Buckle up! The United Nations has given us 11 years to save the world from climate breakdown, and as we enter the new decade, the motor industry is preparing to meet the challenges of the 2020’s. Of these, the most critical is adapting the industry to the standards and requirements needed to adapt to the threats of climate change. Several different measures being taken by leading manufacturers to create sustainable and profitable business models in the face of rapidly changing global circumstances.

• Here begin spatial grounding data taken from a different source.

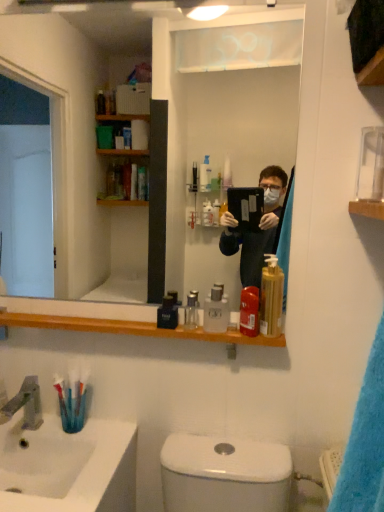 Question: Considering the positions of translucent plastic toothbrush at lower left and satin nickel faucet at sink left in the image, is translucent plastic toothbrush at lower left bigger or smaller than satin nickel faucet at sink left?

Choices:
 (A) small
 (B) big

Answer: (A)

Question: Is translucent plastic toothbrush at lower left inside or outside of satin nickel faucet at sink left?

Choices:
 (A) inside
 (B) outside

Answer: (B)

Question: Estimate the real-world distances between objects in this image. Which object is farther from the white glossy sink at lower left?

Choices:
 (A) translucent plastic toothbrush at lower left
 (B) clear glass bottle at center, arranged as the second mouthwash when viewed from the left
 (C) clear glass mirror at upper center
 (D) clear plastic bottle at center, which ranks as the 2th mouthwash in right-to-left order
 (E) translucent plastic mouthwash at shelf center, the fourth mouthwash positioned from the left

Answer: (C)

Question: Estimate the real-world distances between objects in this image. Which object is closer to the translucent plastic toothbrush at lower left?

Choices:
 (A) clear glass bottle at center, the third mouthwash in the right-to-left sequence
 (B) clear plastic bottle at center, which ranks as the 2th mouthwash in right-to-left order
 (C) black glossy bottle at center, which ranks as the fourth mouthwash in right-to-left order
 (D) satin nickel faucet at sink left
 (E) white glossy sink at lower left

Answer: (D) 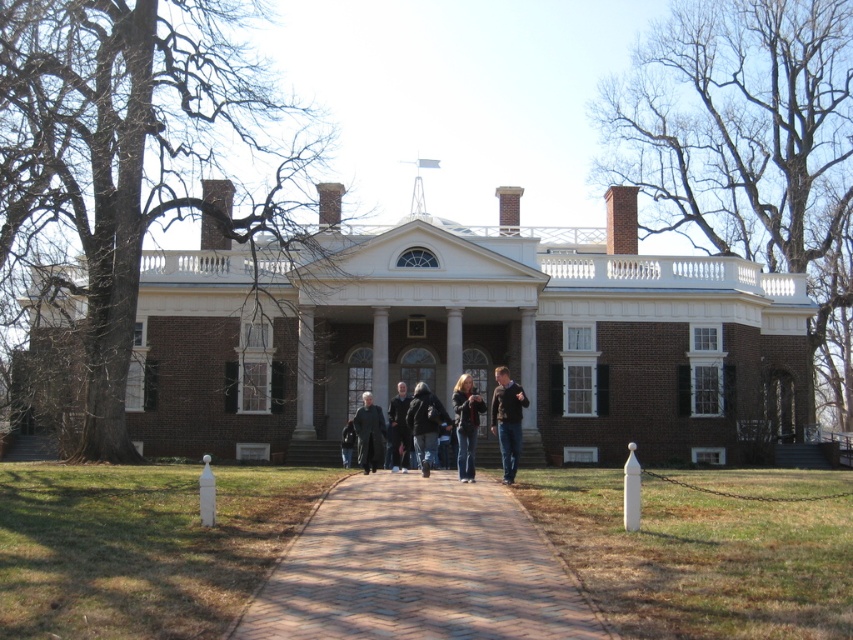 Consider the image. You are a delivery person approaching the mansion and need to park your vehicle. The parking spot is located near the brown brick building at center. However, there is a white glossy pillar at center in the way. Can you drive around the pillar to reach the parking spot?

The brown brick building at center is larger in size than the white glossy pillar at center, so the pillar is smaller and likely easier to maneuver around to reach the parking spot near the building.

You are a delivery person standing at the edge of the lawn near the chainlink fence. You need to deliver a package to the brown brick building at center. However, you notice a denim jacket at center lying on the ground. Can you safely walk straight towards the building without stepping on the jacket?

The brown brick building at center and denim jacket at center are 21.67 meters apart. Since the jacket is directly in the path to the building, you would have to step over or around it. However, the distance is quite large, so you can walk around the jacket to reach the building safely without stepping on it. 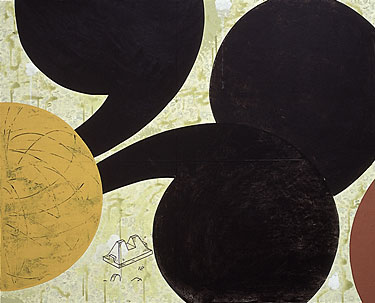 Identify the location of stand. The width and height of the screenshot is (375, 303). (130, 251). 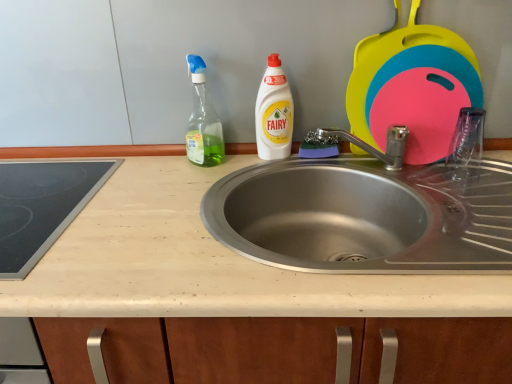 Identify the location of spots to the right of white plastic bottle at center, placed as the second cleaning product when sorted from left to right. Image resolution: width=512 pixels, height=384 pixels. (334, 162). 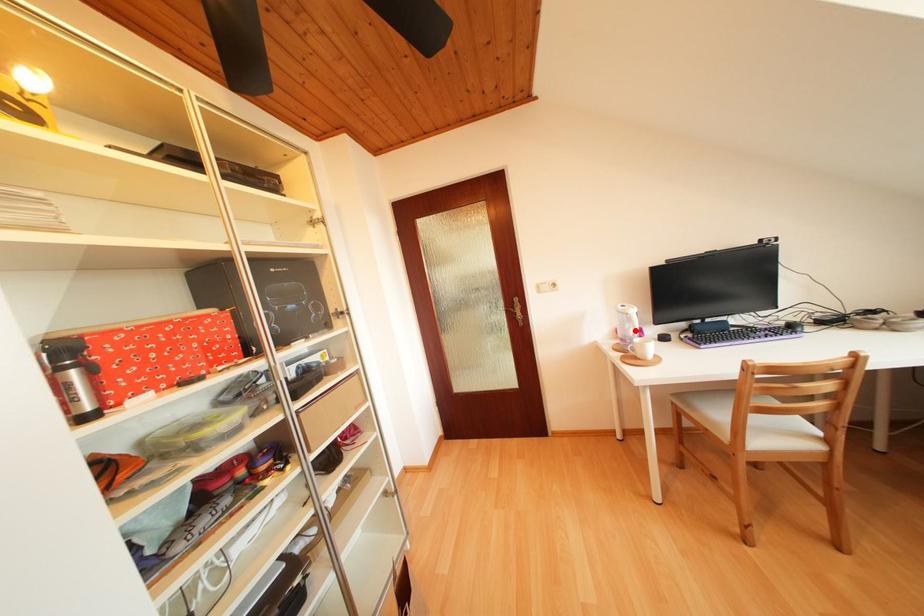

Over time, the automotive industry has been one of the most responsible for climate change. Emissions from vehicles directly contribute to climate change. According to the European Environment Agency, despite Europe having the tightest emissions rules and standards, since 1990 Carbon Dioxide (CO2) emissions have slowly increased in the transport and automotive sector whilst they have decreased across every other sector – cars make up over 60% of these emissions.
As populations grow, so does demand for cars and therefore emission levels. The challenge becomes mass-producing desirable vehicles that don’t emit CO2 and move away from the traditional gasoline-consuming combustion engine. If countries are to stick to their commitments to lower CO2 emissions, then electric vehicles (EVs) are crucial.
The demand is there. In 2016, the market share for EVs was 2% but is predicted to rise to 22% by 2030. In 2017, sales of battery-powered EVs rose 51% compared to 2016 in the EU. At 41% of global share, China represents the largest market – and the amount of EVs has been doubling every year since 2014. The two best selling EVs are currently the Nissan Leaf and the Tesla Model S, responsible for over 500,000 global sales in 2018 alone.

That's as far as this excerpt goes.